I just feel sorry for the lady. I don't at all think she's stupid, just ... isolated, I guess. I could see myself falling for a scam like that. Now, if Jesse had asked for money, my personal 419er alarms would have gone off. But something like this? Nah.

I was surprised at calling the weirdo "morbidly obese". But then I'm from Indiana, where that bar is set much, much higher...

lala

what I don't get is that she is really young, yes? which explains some of the bag-oh-hammers dumbness, but then why?

I meet a lot of young women who only date on the internet and it makes me v confused. not to be too "back in my day" about it, but back in my day, we had to leave our apartments and make chatter and sometimes pretend to be drunker than we were, get caught in the middle of the night by a roommate while sneaking around the hall in our chonies, etc.

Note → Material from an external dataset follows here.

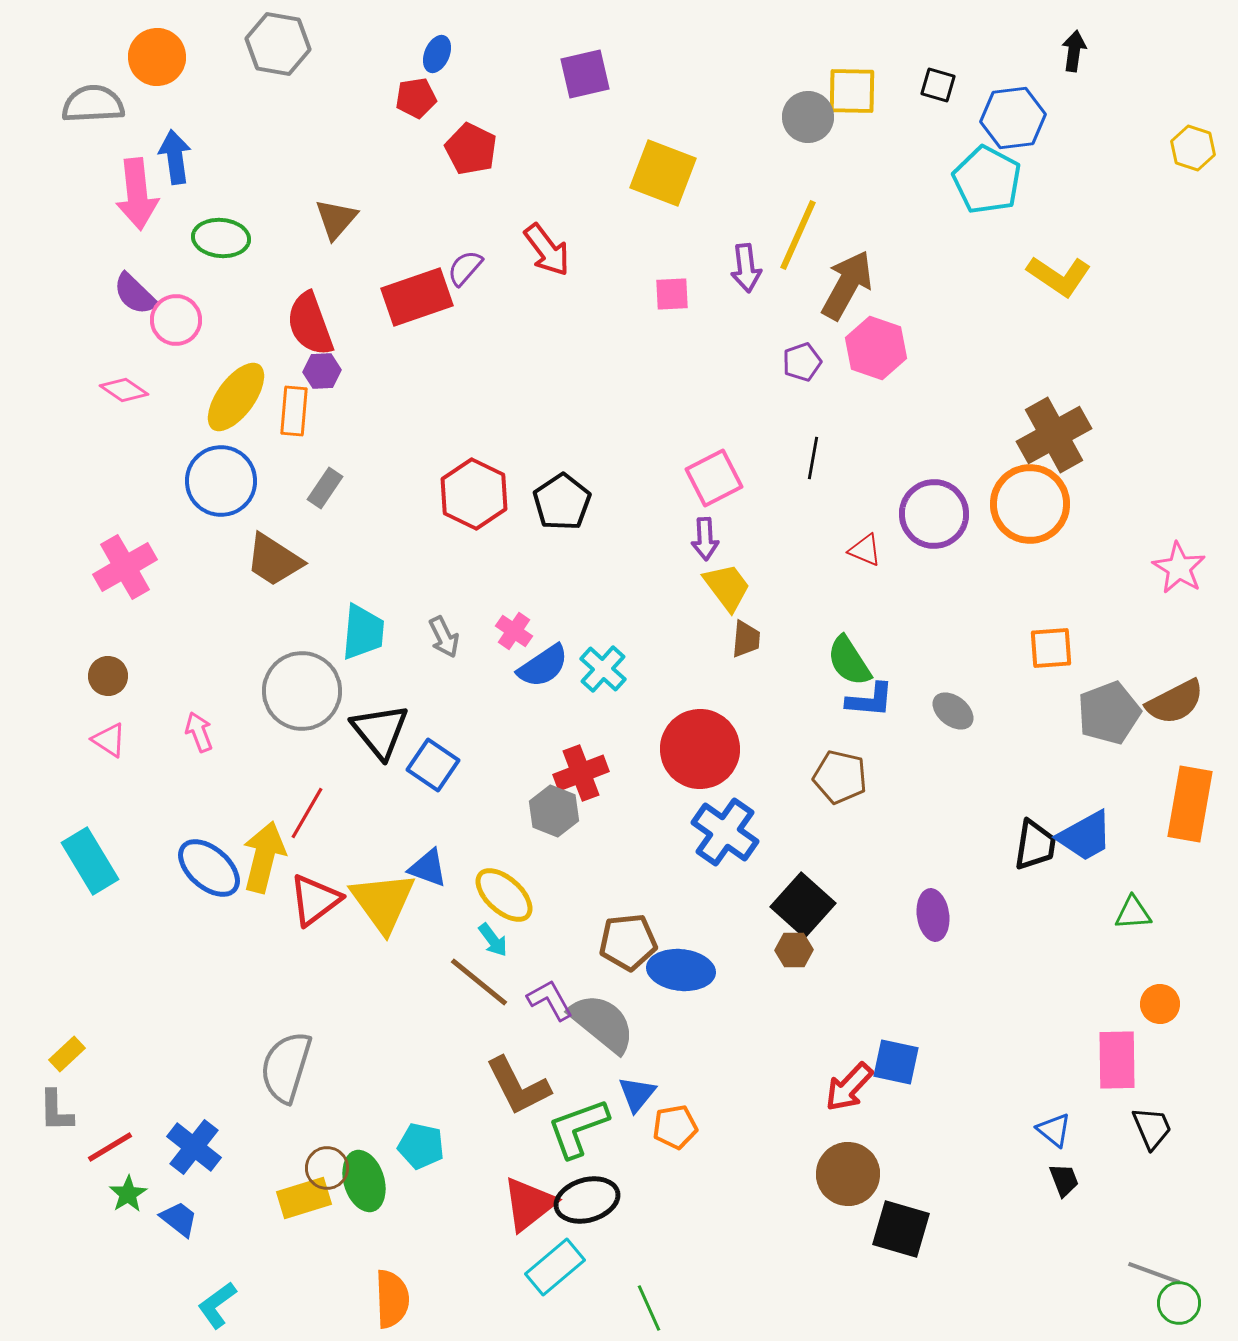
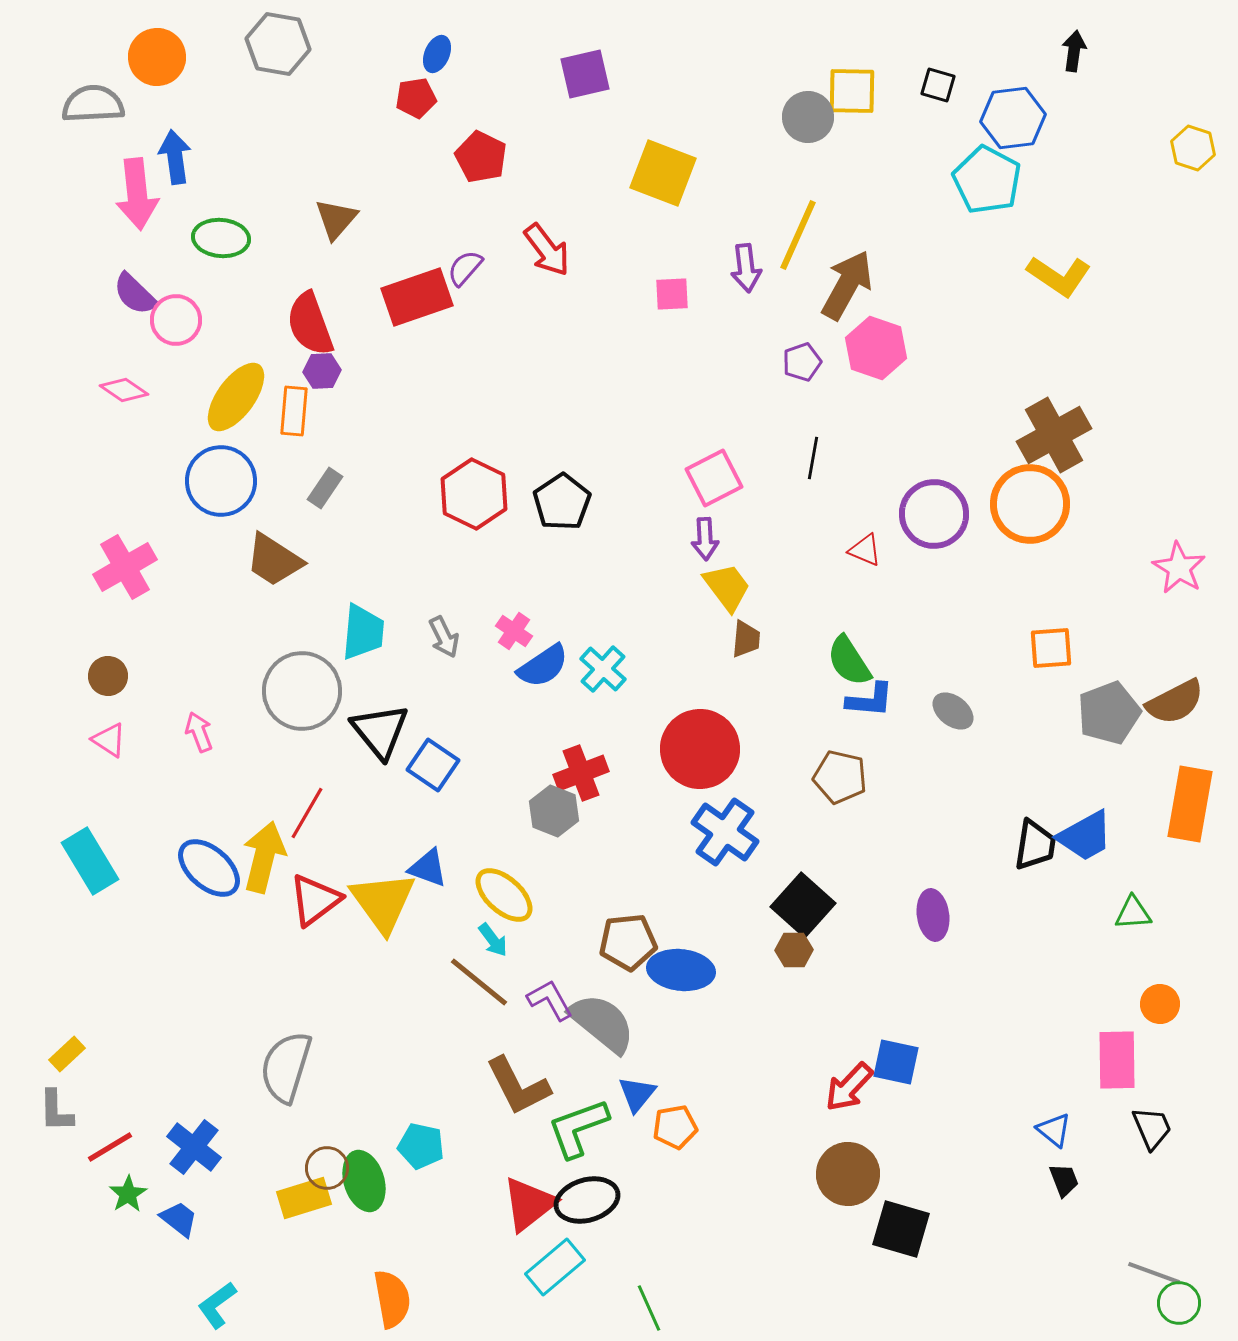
red pentagon at (471, 149): moved 10 px right, 8 px down
orange semicircle at (392, 1299): rotated 8 degrees counterclockwise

one of my girlfriends recently explained the ... uh ... how to say? the *triage* of internet courtship components, I guess ... it made me swoon, I swear to god. whatever. I guess when one gets to a certain age, sure, but these women are in their early 20s! cute! elastic! not amended by gravity or pregnancy! prime time for meeting real-life guys who are drunk, stupid and forgetful. I don't get it. not at all.